This mostly just a vent post, but maybe some of y’all can relate. I’m a student worker at an IT help desk at my university. I’ve been working here for two years as of this coming January. While here I’ve worked my way to being the lead technician, so my daily tasks are an amalgamation of tier 1 and 2 support duties, project managing, coordinating with other departments and with manufacturers, writing documentation, training new employees, pretty much a little bit of everything. However, I’ll be graduating in a month, and hopefully getting a ‘real world’ job.
I recently told my manager that I’m looking around for post-graduation jobs, but if a full time position were to open up I’d be interested, because honestly I do enjoy working here for the most part. And in response, I was informed there’s not enough funding for a full time position. Great. I wasn’t surprised, considering my department is the least funded IT department across the entire university, despite serving the largest college. The next day, however, my manager informed me that I could move my workstation to my own desk and “make my own little personalized space”. At first I kinda shrugged it off as “oh okay, cool” until I realized that she offered me the desk to try and keep me from leaving. Not a full time position. Not a raise. A desk. Over half my paycheck just goes to rent. I’ve been here for two years. I’ve held the department together through chronic understaffing, I’ve worked after hours, covered other’s shifts last minute, one summer I was the only employee for two months, the department head himself has told me I’m the best employee they’ve had in several years, but the best they can do is a desk.

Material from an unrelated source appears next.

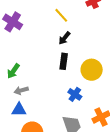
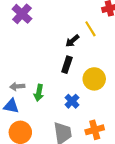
yellow line: (61, 15) -> (90, 29), moved
green arrow: (13, 71) -> (39, 93), moved, turned -35

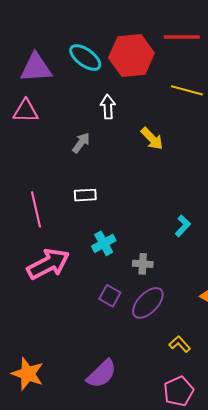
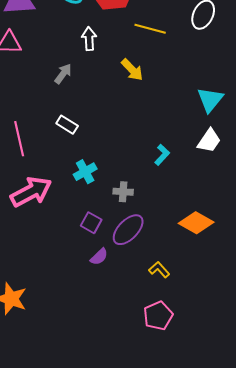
yellow line: (187, 90) -> (150, 29), moved
white rectangle: (85, 195) -> (67, 125), turned 35
purple semicircle: (102, 374) -> (99, 257), moved, size x0.6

At this point, I’ll be glad to leave. I keep the department running. I lead 5 other techs, 1 has been here almost as long as I have, but he’s the definition of you can’t teach an old dog new tricks. The other 4 techs are all new hires, hired this past September. They’ve been here for nearly 3 months, but I still get almost daily questions about things I’ve already told them or things that have been written down in our documentation. Two of them had to be taught how to write a professional email. One tech has no call no showed numerous times, but management doesn't want to fire him because we're understaffed. I had to cover for our asses when one of the new techs wrongly told a staff member their laptop would be confiscated, and the staff member immediately emailed the dean of the college and filed a complaint against us. Add on top of that all the annoyances of working a help desk job, such as faculty getting mad at us for enforcing new policies or thinking that just because we’re IT we should instantly know everything about every program and device ever made.
When I leave, this department is going to collapse. But at least they gave me a desk.